EL DÍA 7 DE FEBRERO DE 2018, SE PRESENTÓ VIDA DE CONCEPCION ARENAL, DE MARÍA LUISA MAILLARD, BIOGRAFÍA Nº 36 DE LA COLECCIÓN DE BIOGRAFÍAS DE MUJERES RELEVANTES DE EILA EDITORES, QUE PUBLICA EN COLABORACIÓN CON LA ASOCIACIÓN MATRITENSE DE MUJERES UNIVERSITARIAS (AMMU). EL ACTO TUVO LUGAR EN EL SALÓN DE LA DELEGACIÓN DE LA XUNTA EN MADRID/CASA DE GALICIA.

HUBO UNA GRAN AFLUENCIA DE PÚBLICO QUE LLENÓ EL SALÓN DE ACTOS Y HUBO QUE HABILITAR EL VESTÍBULO DE ENTRADA PARA QUE EL PÚBLICO QUE NO PUDO ENTRAR, PUDIESE SEGUIR EL ACTO A TRAVÉS DE UNA PANTALLA.

Intervinieron en el acto José Ramón Ónega, director de la Casa, la exministra y abogada, Cristina Alberdi, prologuista del libro, y la autora María Luisa Maillard. Cerró el acto de presentación José Manuel Romay Becaría, Presidente del Consejo de Estado. A continuación se dió paso a un diálogo dramatizado entre Juana de Vega y Concepción Arenal. Ambas mujeres se habían conocido en la Coruña, donde Arenal ejerció como Visitadora de Cárceles de Mujeres y habían compartido ideas y proyectos humanitarios.

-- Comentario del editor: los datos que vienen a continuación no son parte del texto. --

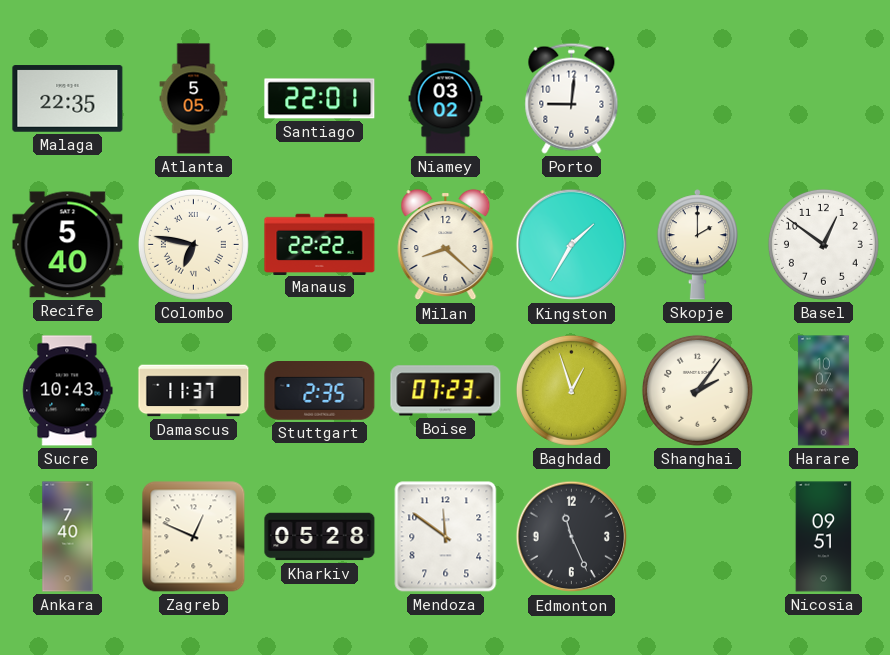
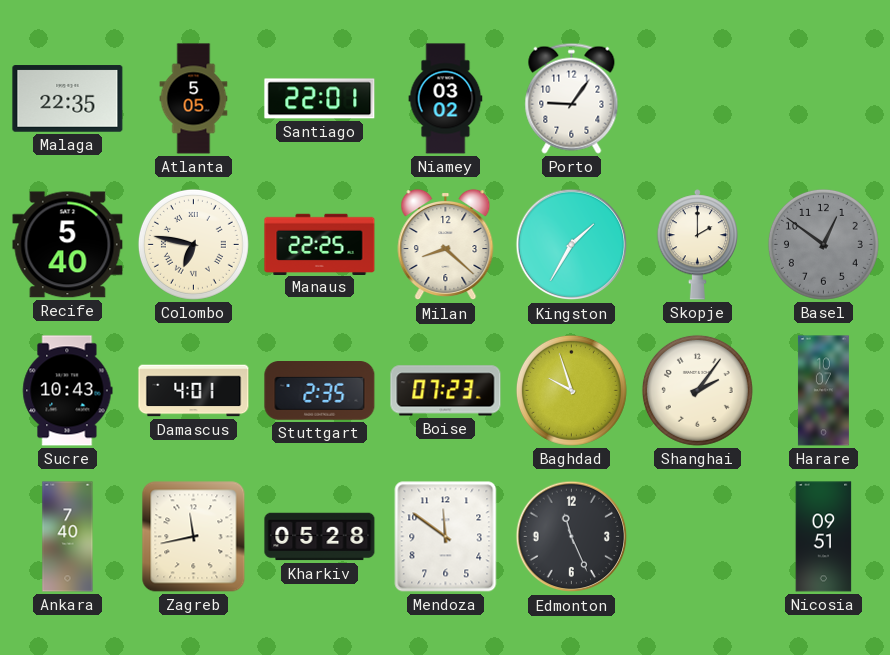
Porto: 9:01 -> 9:06
Manaus: 22:22 -> 22:25
Basel dial: white -> grey
Damascus: 11:37 -> 4:01
Baghdad: 12:57 -> 9:57
Zagreb: 12:49 -> 11:43
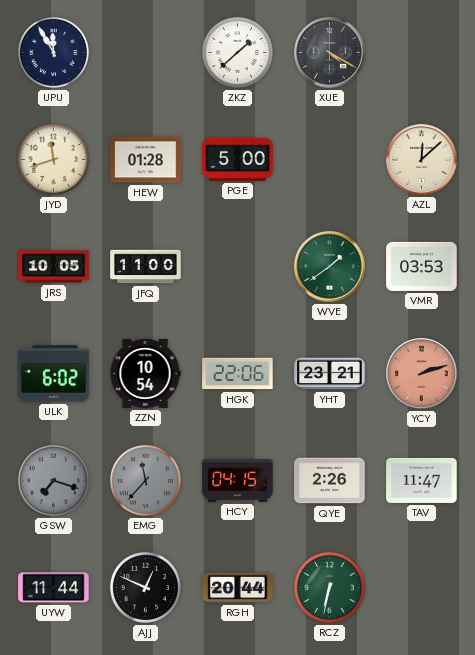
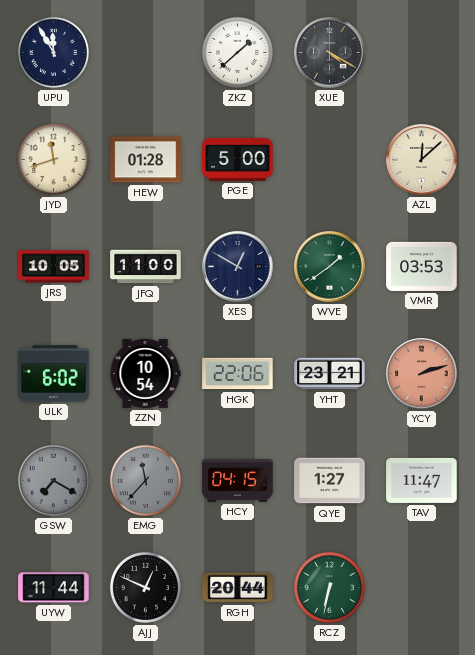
XES: none -> 12:50
GSW: 7:18 -> 7:20
QYE: 2:26 -> 1:27
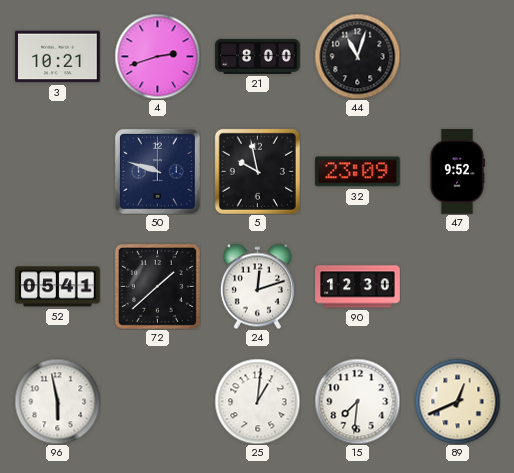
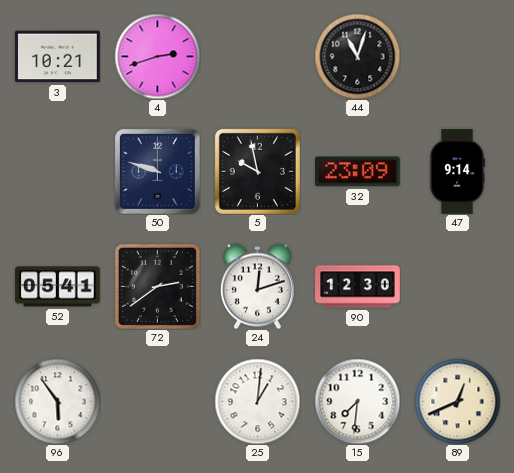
21: 8:00 -> none
47: 9:52 -> 9:14
72: 1:38 -> 2:39
96: 5:58 -> 5:54
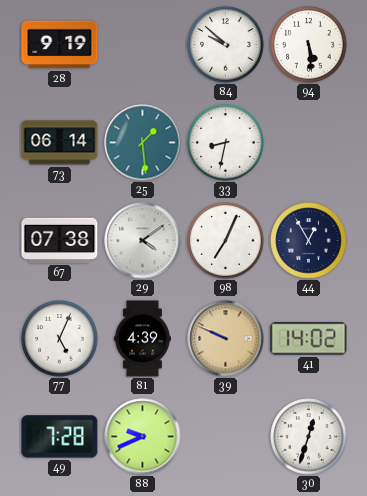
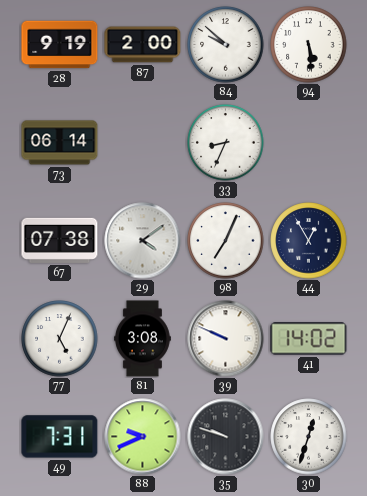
87: none -> 2:00
25: 1:29 -> none
33: 8:32 -> 8:34
81: 4:39 -> 3:08
39 dial: champagne -> white
49: 7:28 -> 7:31
35: none -> 9:48
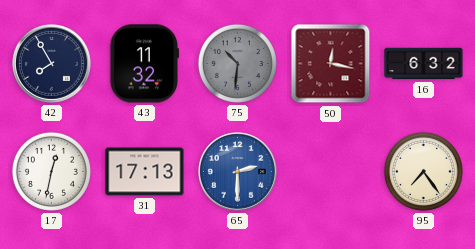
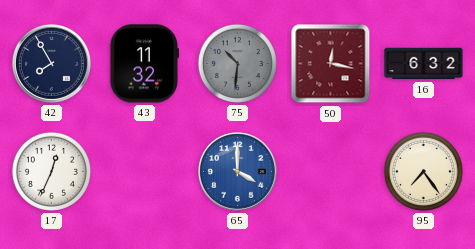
17: 12:32 -> 12:34
31: 17:13 -> none
65: 2:30 -> 4:00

Actuaron: Natalia Velasco como Concepción Arenal; María Luisa Maillard como Juana de Vega; Paco Aparisi como Salustiano Olózoga; y Susi Trillo como la criada Celestina.

Al finalizar se ofreció una copa de vino gallego y se produjo una animada tertulia en la que la figura de Concepción Arenal cobró vida propia. La insigne gallega no sólo fue una pionera en la defensa de los derechos de las mujeres y de un sistema penitenciario humanitario y correccionalista en una España en la que todavía había grilletes y ajusticiamientos en la plaza pública; sino que supo vislumbrar, desde una clara inteligencia, todos los problemas que debía afrontar un estado moderno en formación, como era el español del siglo XIX: el lugar que el estado debía ocupar en la atención a los más necesitados, una vez que las sucesivas desamortizaciones de Godoy y Mendizábal, habían conducido al cierre de hospitales, hospicios y centros asistenciales, regidos por la Iglesia; el problema social de la desigualdad excesiva y la aparición de los primeros movimientos marxistas y revolucionarios; la necesidad de un Derecho de Gentes que obligase a todos los países civilizados. Una frase quedó flotando en el aire: "Odia al delito y compadece al delincuente".